[Page-level text extractions]
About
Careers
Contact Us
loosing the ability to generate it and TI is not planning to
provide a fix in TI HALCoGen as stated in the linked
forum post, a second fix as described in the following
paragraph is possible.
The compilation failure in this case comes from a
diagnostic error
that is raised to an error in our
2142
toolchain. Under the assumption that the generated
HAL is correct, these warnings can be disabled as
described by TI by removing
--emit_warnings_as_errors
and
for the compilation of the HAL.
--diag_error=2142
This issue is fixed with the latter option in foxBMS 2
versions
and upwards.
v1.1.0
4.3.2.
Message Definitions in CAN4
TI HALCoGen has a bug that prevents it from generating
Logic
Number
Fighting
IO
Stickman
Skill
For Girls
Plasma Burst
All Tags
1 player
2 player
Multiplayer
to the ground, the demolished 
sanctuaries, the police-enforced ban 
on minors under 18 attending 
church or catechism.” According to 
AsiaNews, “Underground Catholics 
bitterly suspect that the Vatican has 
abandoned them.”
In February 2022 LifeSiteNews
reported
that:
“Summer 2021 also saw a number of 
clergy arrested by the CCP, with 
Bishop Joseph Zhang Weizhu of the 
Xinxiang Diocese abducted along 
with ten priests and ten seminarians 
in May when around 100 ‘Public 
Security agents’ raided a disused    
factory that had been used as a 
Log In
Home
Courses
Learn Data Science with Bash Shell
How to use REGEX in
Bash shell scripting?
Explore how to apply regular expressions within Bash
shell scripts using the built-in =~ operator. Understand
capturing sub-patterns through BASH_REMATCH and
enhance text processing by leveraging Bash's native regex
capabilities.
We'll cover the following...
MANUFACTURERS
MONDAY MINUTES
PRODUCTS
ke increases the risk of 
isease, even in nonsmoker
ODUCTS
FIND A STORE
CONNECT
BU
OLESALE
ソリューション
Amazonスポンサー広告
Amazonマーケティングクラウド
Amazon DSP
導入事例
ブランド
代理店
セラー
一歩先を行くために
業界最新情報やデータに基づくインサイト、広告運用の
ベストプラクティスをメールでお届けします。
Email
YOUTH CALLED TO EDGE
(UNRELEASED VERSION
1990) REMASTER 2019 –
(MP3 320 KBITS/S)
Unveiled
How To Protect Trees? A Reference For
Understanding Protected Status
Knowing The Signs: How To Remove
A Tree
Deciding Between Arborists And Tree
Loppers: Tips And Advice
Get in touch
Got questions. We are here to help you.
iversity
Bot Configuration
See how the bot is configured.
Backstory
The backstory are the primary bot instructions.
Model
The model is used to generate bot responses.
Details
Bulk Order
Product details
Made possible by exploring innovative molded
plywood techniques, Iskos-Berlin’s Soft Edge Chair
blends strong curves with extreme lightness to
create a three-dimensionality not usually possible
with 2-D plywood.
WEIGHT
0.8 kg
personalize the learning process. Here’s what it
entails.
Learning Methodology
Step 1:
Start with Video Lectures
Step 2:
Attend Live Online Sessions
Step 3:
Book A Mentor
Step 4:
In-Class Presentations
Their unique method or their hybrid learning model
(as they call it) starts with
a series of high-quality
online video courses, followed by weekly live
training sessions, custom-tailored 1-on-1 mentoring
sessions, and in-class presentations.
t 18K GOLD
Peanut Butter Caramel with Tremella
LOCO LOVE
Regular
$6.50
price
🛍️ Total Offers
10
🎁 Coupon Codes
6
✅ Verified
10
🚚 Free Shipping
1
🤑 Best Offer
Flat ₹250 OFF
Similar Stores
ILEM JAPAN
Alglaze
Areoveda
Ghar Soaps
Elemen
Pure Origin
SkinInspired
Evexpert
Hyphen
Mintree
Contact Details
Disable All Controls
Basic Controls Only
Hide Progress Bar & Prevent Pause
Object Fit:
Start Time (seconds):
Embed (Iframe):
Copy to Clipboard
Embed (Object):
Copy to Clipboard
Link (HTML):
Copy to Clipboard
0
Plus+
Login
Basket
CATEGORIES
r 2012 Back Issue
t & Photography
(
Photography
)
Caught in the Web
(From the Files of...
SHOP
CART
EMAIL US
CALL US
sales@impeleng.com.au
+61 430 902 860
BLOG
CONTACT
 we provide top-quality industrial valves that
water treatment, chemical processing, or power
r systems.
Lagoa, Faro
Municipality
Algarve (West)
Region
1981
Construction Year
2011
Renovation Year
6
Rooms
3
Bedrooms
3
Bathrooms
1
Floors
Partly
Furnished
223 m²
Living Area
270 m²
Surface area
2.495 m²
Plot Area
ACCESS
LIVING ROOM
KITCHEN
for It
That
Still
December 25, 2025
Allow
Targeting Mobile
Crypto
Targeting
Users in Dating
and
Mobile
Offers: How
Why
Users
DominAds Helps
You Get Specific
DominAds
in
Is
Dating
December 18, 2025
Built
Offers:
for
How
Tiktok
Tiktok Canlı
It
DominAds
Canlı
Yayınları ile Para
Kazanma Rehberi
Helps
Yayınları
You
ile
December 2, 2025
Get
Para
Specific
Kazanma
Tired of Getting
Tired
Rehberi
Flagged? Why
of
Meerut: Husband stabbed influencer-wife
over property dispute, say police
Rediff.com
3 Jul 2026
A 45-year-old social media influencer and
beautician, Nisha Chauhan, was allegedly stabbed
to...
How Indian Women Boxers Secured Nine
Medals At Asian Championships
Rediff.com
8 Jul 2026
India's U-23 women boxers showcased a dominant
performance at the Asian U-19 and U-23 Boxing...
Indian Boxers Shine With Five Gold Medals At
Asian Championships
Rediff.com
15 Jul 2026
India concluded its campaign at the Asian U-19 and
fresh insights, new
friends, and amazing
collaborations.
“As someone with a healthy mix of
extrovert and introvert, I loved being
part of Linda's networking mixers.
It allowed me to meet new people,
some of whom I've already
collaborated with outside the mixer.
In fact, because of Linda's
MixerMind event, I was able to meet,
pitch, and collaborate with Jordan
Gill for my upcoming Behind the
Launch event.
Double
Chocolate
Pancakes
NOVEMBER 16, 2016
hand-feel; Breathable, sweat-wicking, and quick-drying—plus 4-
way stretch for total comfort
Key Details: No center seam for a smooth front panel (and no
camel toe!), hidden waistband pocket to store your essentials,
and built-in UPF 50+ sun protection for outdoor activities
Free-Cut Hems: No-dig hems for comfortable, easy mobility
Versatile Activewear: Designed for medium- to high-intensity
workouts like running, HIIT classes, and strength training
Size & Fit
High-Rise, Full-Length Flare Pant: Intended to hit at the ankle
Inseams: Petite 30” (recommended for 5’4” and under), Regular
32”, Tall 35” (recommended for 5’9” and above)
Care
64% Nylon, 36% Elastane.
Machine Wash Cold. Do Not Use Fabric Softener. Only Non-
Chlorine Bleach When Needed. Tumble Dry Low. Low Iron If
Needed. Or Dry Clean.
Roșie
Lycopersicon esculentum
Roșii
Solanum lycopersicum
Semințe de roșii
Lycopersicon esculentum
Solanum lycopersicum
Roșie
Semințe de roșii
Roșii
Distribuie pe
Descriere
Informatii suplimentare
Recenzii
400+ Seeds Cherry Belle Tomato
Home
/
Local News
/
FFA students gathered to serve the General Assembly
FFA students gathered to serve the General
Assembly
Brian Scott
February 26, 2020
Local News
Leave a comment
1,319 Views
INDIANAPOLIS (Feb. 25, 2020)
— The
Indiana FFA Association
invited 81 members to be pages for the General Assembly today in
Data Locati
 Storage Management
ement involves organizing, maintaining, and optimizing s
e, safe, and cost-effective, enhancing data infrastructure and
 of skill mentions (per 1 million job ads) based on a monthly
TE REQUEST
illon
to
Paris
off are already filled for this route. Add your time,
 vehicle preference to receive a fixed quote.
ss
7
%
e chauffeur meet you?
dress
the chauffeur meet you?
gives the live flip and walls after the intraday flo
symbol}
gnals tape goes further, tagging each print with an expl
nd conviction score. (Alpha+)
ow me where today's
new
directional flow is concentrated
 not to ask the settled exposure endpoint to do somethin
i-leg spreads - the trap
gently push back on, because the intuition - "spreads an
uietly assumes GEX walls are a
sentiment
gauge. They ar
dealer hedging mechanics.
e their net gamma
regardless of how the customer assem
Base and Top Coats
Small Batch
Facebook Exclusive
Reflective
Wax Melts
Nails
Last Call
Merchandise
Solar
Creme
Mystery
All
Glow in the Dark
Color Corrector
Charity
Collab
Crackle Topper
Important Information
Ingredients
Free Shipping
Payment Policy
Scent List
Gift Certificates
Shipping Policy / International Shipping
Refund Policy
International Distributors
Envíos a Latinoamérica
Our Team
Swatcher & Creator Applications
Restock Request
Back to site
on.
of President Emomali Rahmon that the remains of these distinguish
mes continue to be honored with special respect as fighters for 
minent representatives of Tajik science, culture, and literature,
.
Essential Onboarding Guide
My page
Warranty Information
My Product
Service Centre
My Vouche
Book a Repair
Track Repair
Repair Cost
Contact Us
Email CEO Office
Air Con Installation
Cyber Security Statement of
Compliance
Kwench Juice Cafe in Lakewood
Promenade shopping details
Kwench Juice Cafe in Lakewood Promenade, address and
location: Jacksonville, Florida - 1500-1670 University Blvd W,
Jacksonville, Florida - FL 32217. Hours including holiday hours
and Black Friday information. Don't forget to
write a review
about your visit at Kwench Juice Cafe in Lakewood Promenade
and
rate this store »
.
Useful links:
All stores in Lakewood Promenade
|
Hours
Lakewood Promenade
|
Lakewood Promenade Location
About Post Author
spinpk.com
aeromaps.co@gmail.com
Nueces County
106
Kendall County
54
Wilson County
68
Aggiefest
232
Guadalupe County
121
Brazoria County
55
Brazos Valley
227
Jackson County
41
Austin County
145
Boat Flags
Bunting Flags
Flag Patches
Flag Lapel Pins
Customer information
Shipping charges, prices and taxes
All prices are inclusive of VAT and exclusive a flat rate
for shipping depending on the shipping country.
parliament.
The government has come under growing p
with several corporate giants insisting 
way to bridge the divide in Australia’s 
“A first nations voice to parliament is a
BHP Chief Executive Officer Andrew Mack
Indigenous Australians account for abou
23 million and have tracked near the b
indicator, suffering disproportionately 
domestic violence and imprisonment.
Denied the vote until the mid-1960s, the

» **EXERCISE DESCRIPTION**: Take the entries above and copy out all lines with the string "quality".

» **RESULT**:
a series of high-quality
 we provide top-quality industrial valves that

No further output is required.